BEGIN Dataset records

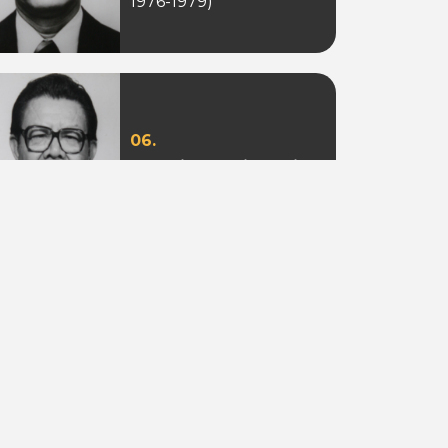
1976-1979)
06.
Ir. Sotion Ardjanggi
(Periode 1988-1993)
09.
Adi Putra Tahir
(Periode 2010)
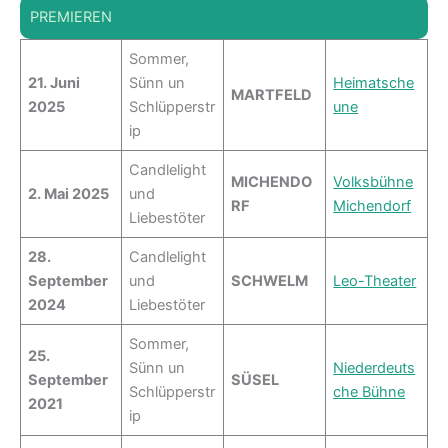
PREMIEREN
Sommer,
21. Juni
Sünn un
Heimatsche
MARTFELD
2025
Schlüpperstr
une
ip
Candlelight
MICHENDO
Volksbühne
2. Mai 2025
und
RF
Michendorf
Liebestöter
28.
Candlelight
September
und
SCHWELM
Leo-Theater
2024
Liebestöter
Sommer,
25.
Sünn un
Niederdeuts
September
SÜSEL
Schlüpperstr
che Bühne
2021
ip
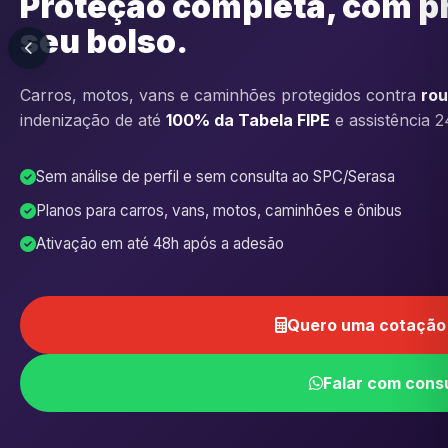
Proteção completa, com p
seu bolso.
Carros, motos, vans e caminhões protegidos contra
rou
indenização de até
100% da Tabela FIPE
e assistência 2
Sem análise de perfil e sem consulta ao SPC/Serasa
Planos para carros, vans, motos, caminhões e ônibus
Ativação em até 48h após a adesão
Quero uma cotação 
Falar com cons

END Dataset records

(Problem):
All lines of the material that contain the string "caminhões" are to be copied.

(Reply to the task):
Carros, motos, vans e caminhões protegidos contra
Planos para carros, vans, motos, caminhões e ônibus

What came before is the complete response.